Problem to work on →
Make an exact copy, from the records below, of the lines from the line containing "finishes the centers and keeps them" to the line containing "Admissions & Aid", both lines included, excluding pictures.
== Data records
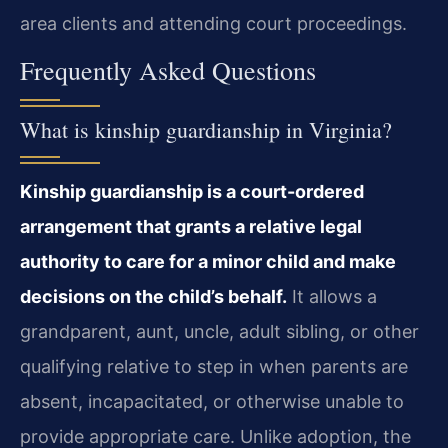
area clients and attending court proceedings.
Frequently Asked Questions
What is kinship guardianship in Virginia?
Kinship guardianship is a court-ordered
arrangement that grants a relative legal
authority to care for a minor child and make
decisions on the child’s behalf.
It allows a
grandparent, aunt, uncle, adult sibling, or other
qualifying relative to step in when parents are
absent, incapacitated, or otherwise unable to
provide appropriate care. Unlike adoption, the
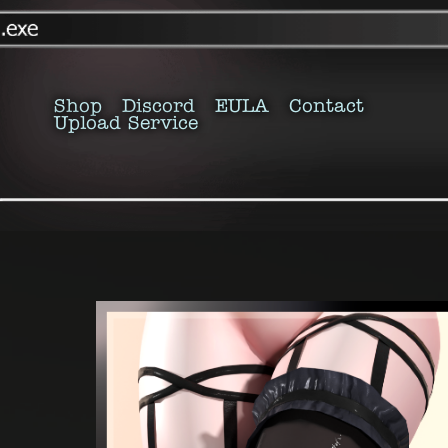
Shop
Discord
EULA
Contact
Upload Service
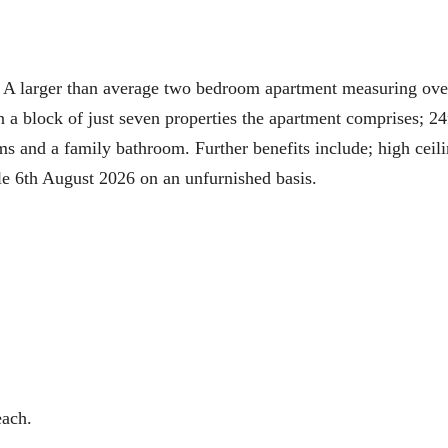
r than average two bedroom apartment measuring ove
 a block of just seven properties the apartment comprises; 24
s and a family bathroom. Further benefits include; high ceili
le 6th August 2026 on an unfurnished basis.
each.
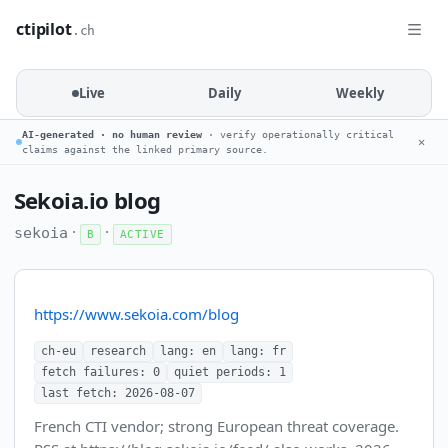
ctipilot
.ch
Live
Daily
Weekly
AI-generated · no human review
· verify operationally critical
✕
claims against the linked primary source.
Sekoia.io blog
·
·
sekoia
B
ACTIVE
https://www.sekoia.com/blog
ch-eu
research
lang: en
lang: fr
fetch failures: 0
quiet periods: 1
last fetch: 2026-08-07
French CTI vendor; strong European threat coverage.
====
== Data records
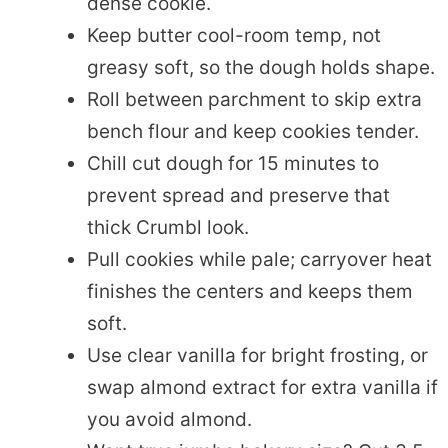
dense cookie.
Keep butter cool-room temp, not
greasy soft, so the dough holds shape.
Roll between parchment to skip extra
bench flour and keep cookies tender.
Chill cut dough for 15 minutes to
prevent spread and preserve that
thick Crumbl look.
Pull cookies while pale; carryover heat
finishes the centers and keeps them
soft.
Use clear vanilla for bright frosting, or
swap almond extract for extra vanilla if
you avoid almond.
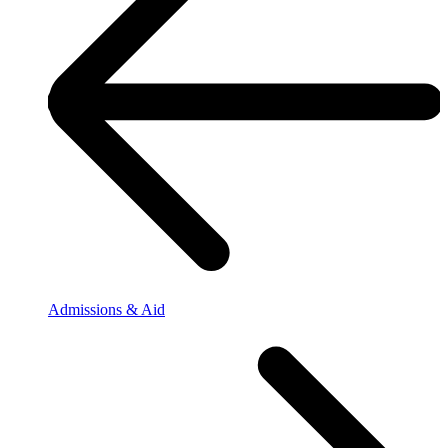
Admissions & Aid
====
Exercise answer →
finishes the centers and keeps them
soft.
Use clear vanilla for bright frosting, or
swap almond extract for extra vanilla if
you avoid almond.
Admissions & Aid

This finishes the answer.